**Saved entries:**
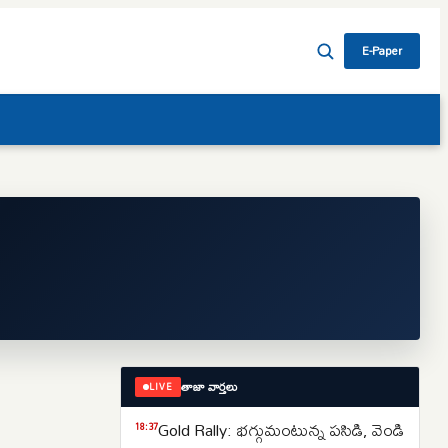
E-Paper
తాజా వార్తలు
LIVE
Gold Rally: భగ్గుమంటున్న పసిడి, వెండి
18:37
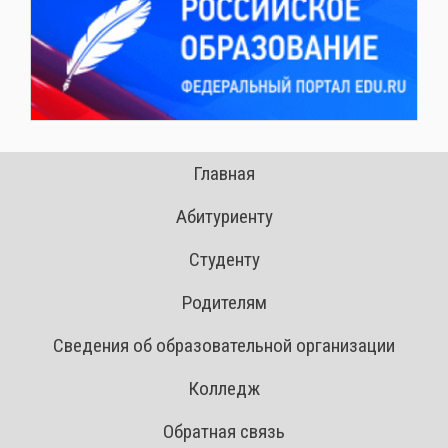
Главная
Абитуриенту
Студенту
Родителям
Сведения об образовательной организации
Колледж
Обратная связь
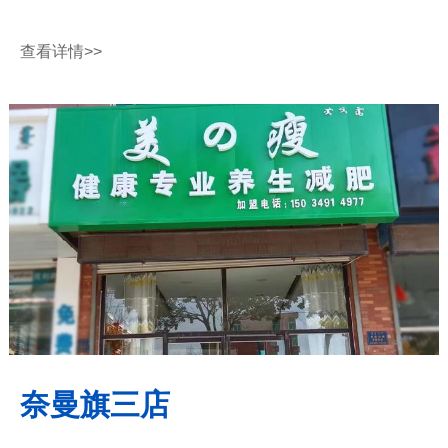
查看详情
>>
奈曼旗三店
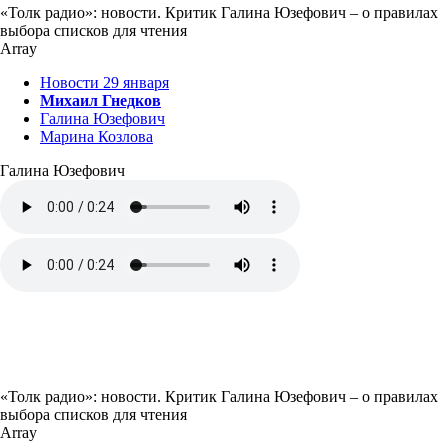
«Толк радио»: новости. Критик Галина Юзефович – о правилах
выбора списков для чтения
Array
Новости 29 января
Михаил Гнедков
Галина Юзефович
Марина Козлова
Галина Юзефович
«Толк радио»: новости. Критик Галина Юзефович – о правилах
выбора списков для чтения
Array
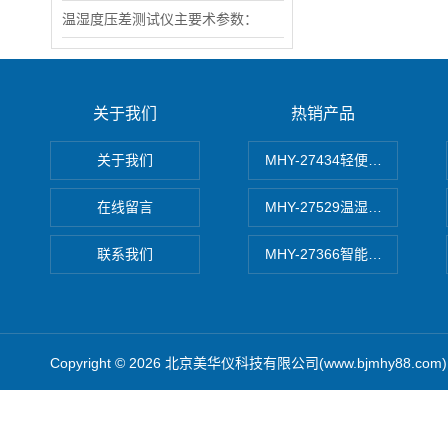
温湿度压差测试仪主要术参数：
关于我们
热销产品
关于我们
MHY-27434轻便式自动水质
在线留言
MHY-27529温湿度记录仪
联系我们
MHY-27366智能数字微压计
Copyright © 2026 北京美华仪科技有限公司(www.bjmhy88.co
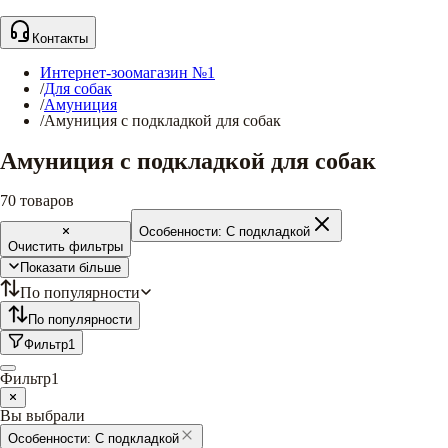
Контакты
Интернет-зоомагазин №1
/
Для собак
/
Амуниция
/
Амуниция с подкладкой для собак
Амуниция с подкладкой для собак
70
товаров
Особенности:
С подкладкой
Очистить фильтры
Показати більше
По популярности
По популярности
Фильтр
1
Фильтр
1
Вы выбрали
Особенности:
С подкладкой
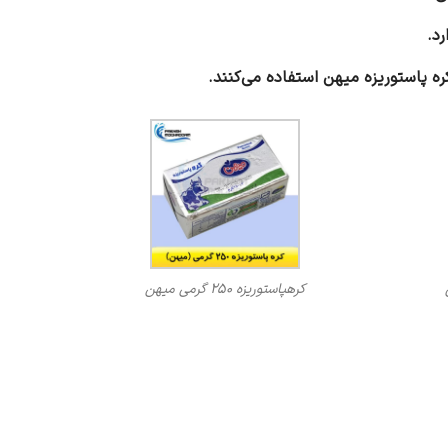
کرهپاستوریزه 250 گرمی میهن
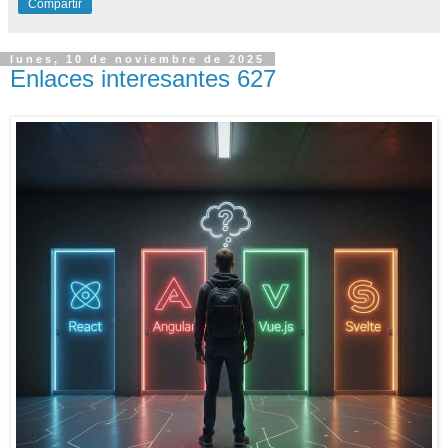
Compartir
lunes, 10 de noviembre de 2025
Enlaces interesantes 627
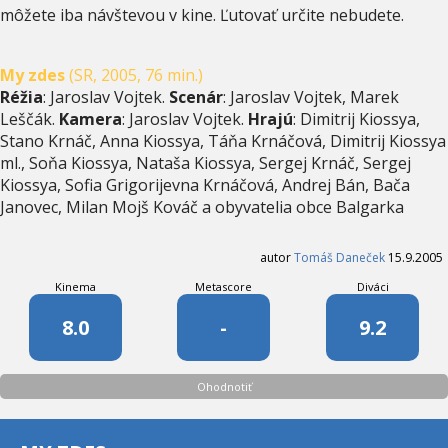
môžete iba návštevou v kine. Ľutovať určite nebudete.
My zdes
(SR, 2005, 76 min.)
Réžia
: Jaroslav Vojtek.
Scenár
: Jaroslav Vojtek, Marek
Leščák.
Kamera
: Jaroslav Vojtek.
Hrajú
: Dimitrij Kiossya,
Stano Krnáč, Anna Kiossya, Táňa Krnáčová, Dimitrij Kiossya
ml., Soňa Kiossya, Nataša Kiossya, Sergej Krnáč, Sergej
Kiossya, Sofia Grigorijevna Krnáčová, Andrej Bán, Bača
Janovec, Milan Mojš Kováč a obyvatelia obce Balgarka
autor
Tomáš Daneček
15.9.2005
Kinema
Metascore
Diváci
8.0
-
9.2
Ohodnotiť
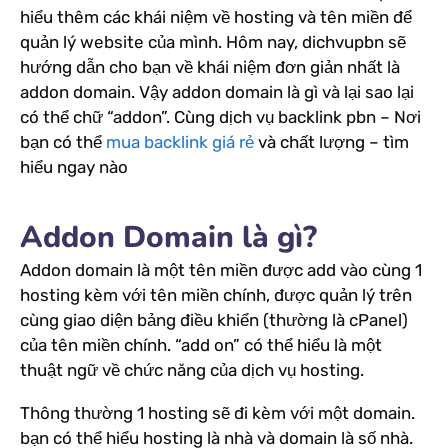
hiểu thêm các khái niệm về hosting và tên miền để
quản lý website của mình. Hôm nay, dichvupbn sẽ
hướng dẫn cho bạn về khái niệm đơn giản nhất là
addon domain. Vậy addon domain là gì và lại sao lại
có thể chữ “addon”. Cùng dịch vụ backlink pbn – Nơi
bạn có thể
mua backlink giá rẻ
và chất lượng – tìm
hiểu ngay nào
Addon Domain là gì?
Addon domain là một tên miền được add vào cùng 1
hosting kèm với tên miền chính, được quản lý trên
cùng giao diện bảng điều khiển (thường là cPanel)
của tên miền chính. “add on” có thể hiểu là một
thuật ngữ về chức năng của dịch vụ hosting.
Thông thường 1 hosting sẽ đi kèm với một domain.
bạn có thể hiểu hosting là nhà và domain là số nhà.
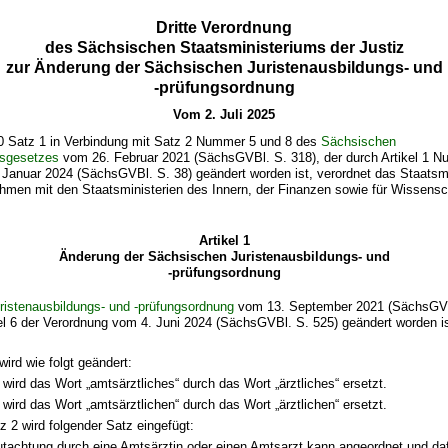
Dritte Verordnung
des Sächsischen Staatsministeriums der Justiz
zur Änderung der Sächsischen Juristenausbildungs- und
-prüfungsordnung
Vom 2. Juli 2025
0 Satz 1 in Verbindung mit Satz 2 Nummer 5 und 8 des
Sächsischen
gsgesetzes
vom 26. Februar 2021 (SächsGVBl. S. 318), der durch Artikel 1 
Januar 2024 (SächsGVBl. S. 38) geändert worden ist, verordnet das Staatsmi
hmen mit den Staatsministerien des Innern, der Finanzen sowie für Wissensch
Artikel 1
Änderung der Sächsischen Juristenausbildungs- und
-prüfungsordnung
ristenausbildungs- und -prüfungsordnung
vom 13. September 2021 (SächsGVBl
kel 6 der Verordnung vom 4. Juni 2024 (SächsGVBl. S. 525) geändert worden ist
wird wie folgt geändert:
 wird das Wort „amtsärztliches“ durch das Wort „ärztliches“ ersetzt.
 wird das Wort „amtsärztlichen“ durch das Wort „ärztlichen“ ersetzt.
 2 wird folgender Satz eingefügt:
tachtung durch eine Amtsärztin oder einen Amtsarzt kann angeordnet und dafü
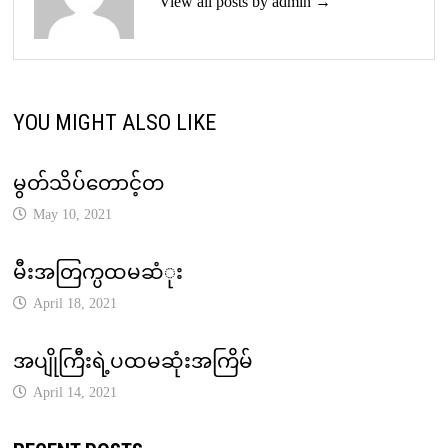
View all posts by admin →
YOU MIGHT ALSO LIKE
မွတ်သိပ်တောင့်တ
May 10, 2021
မီးအတြက္ပထမဆံုး
April 18, 2021
အပျိုကြီးရဲ့ပထမဆုံးအကြိမ်
April 14, 2021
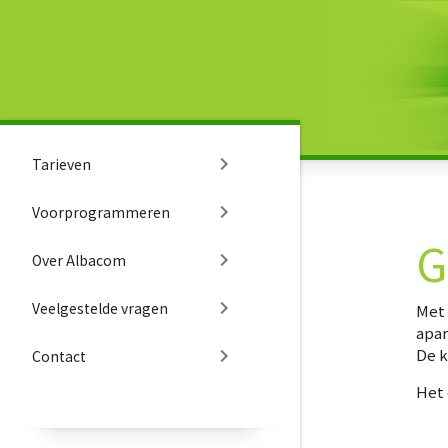
chevron_right
Tarieven
chevron_right
Voorprogrammeren
G
chevron_right
Over Albacom
chevron_right
Veelgestelde vragen
Met
apar
chevron_right
De k
Contact
Het 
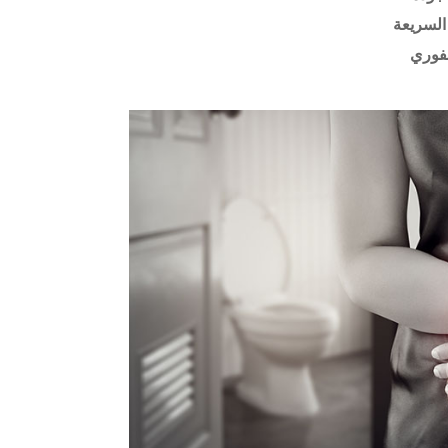
السريعة
فوري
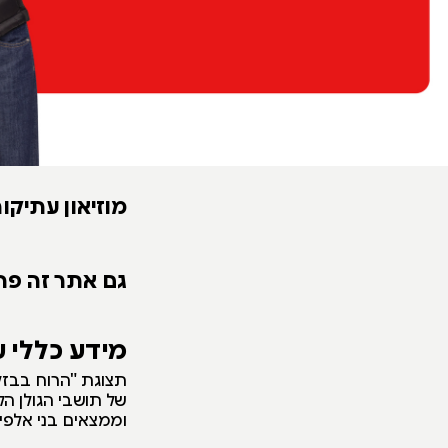
מוזיאון עתיקות
גם אתר זה פת
מידע כללי 
תצוגת "הרוח בבזלת
של תושבי הגולן הק
וממצאים בני אלפי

**ASSIGNMENT:** Make an exact copy of every record, pictures excluded.

**RESPONSE TO THIS EXERCISE:**
E-Paper
తాజా వార్తలు
LIVE
Gold Rally: భగ్గుమంటున్న పసిడి, వెండి
18:37
Главная
Абитуриенту
Студенту
Родителям
Сведения об образовательной организации
Колледж
Обратная связь
查看详情
>>
奈曼旗三店
«Толк радио»: новости. Критик Галина Юзефович – о правилах
выбора списков для чтения
Array
Новости 29 января
Михаил Гнедков
Галина Юзефович
Марина Козлова
Галина Юзефович
«Толк радио»: новости. Критик Галина Юзефович – о правилах
выбора списков для чтения
Array
温湿度压差测试仪主要术参数：
关于我们
热销产品
关于我们
MHY-27434轻便式自动水质
在线留言
MHY-27529温湿度记录仪
联系我们
MHY-27366智能数字微压计
Copyright © 2026 北京美华仪科技有限公司(www.bjmhy88.co
Контакты
Интернет-зоомагазин №1
/
Для собак
/
Амуниция
/
Амуниция с подкладкой для собак
Амуниция с подкладкой для собак
70
товаров
Особенности:
С подкладкой
Очистить фильтры
Показати більше
По популярности
По популярности
Фильтр
1
Фильтр
1
Вы выбрали
Особенности:
С подкладкой
کرهپاستوریزه 250 گرمی میهن
Compartir
lunes, 10 de noviembre de 2025
Enlaces interesantes 627
môžete iba návštevou v kine. Ľutovať určite nebudete.
My zdes
(SR, 2005, 76 min.)
Réžia
: Jaroslav Vojtek.
Scenár
: Jaroslav Vojtek, Marek
Leščák.
Kamera
: Jaroslav Vojtek.
Hrajú
: Dimitrij Kiossya,
Stano Krnáč, Anna Kiossya, Táňa Krnáčová, Dimitrij Kiossya
ml., Soňa Kiossya, Nataša Kiossya, Sergej Krnáč, Sergej
Kiossya, Sofia Grigorijevna Krnáčová, Andrej Bán, Bača
Janovec, Milan Mojš Kováč a obyvatelia obce Balgarka
autor
Tomáš Daneček
15.9.2005
Kinema
Metascore
Diváci
8.0
-
9.2
Ohodnotiť
hiểu thêm các khái niệm về hosting và tên miền để
quản lý website của mình. Hôm nay, dichvupbn sẽ
hướng dẫn cho bạn về khái niệm đơn giản nhất là
addon domain. Vậy addon domain là gì và lại sao lại
có thể chữ “addon”. Cùng dịch vụ backlink pbn – Nơi
bạn có thể
mua backlink giá rẻ
và chất lượng – tìm
hiểu ngay nào
Addon Domain là gì?
Addon domain là một tên miền được add vào cùng 1
hosting kèm với tên miền chính, được quản lý trên
cùng giao diện bảng điều khiển (thường là cPanel)
của tên miền chính. “add on” có thể hiểu là một
thuật ngữ về chức năng của dịch vụ hosting.
Thông thường 1 hosting sẽ đi kèm với một domain.
bạn có thể hiểu hosting là nhà và domain là số nhà.
Dritte Verordnung
des Sächsischen Staatsministeriums der Justiz
zur Änderung der Sächsischen Juristenausbildungs- und
-prüfungsordnung
Vom 2. Juli 2025
0 Satz 1 in Verbindung mit Satz 2 Nummer 5 und 8 des
Sächsischen
gsgesetzes
vom 26. Februar 2021 (SächsGVBl. S. 318), der durch Artikel 1 
Januar 2024 (SächsGVBl. S. 38) geändert worden ist, verordnet das Staatsmi
hmen mit den Staatsministerien des Innern, der Finanzen sowie für Wissensch
Artikel 1
Änderung der Sächsischen Juristenausbildungs- und
-prüfungsordnung
ristenausbildungs- und -prüfungsordnung
vom 13. September 2021 (SächsGVBl
kel 6 der Verordnung vom 4. Juni 2024 (SächsGVBl. S. 525) geändert worden ist
wird wie folgt geändert:
 wird das Wort „amtsärztliches“ durch das Wort „ärztliches“ ersetzt.
 wird das Wort „amtsärztlichen“ durch das Wort „ärztlichen“ ersetzt.
 2 wird folgender Satz eingefügt:
tachtung durch eine Amtsärztin oder einen Amtsarzt kann angeordnet und dafü
View all posts by admin →
YOU MIGHT ALSO LIKE
မွတ်သိပ်တောင့်တ
May 10, 2021
မီးအတြက္ပထမဆံုး
April 18, 2021
အပျိုကြီးရဲ့ပထမဆုံးအကြိမ်
April 14, 2021
chevron_right
Tarieven
chevron_right
Voorprogrammeren
G
chevron_right
Over Albacom
chevron_right
Veelgestelde vragen
Met
apar
chevron_right
De k
Contact
Het 
السريعة
فوري
מוזיאון עתיקות
גם אתר זה פת
מידע כללי 
תצוגת "הרוח בבזלת
של תושבי הגולן הק
וממצאים בני אלפי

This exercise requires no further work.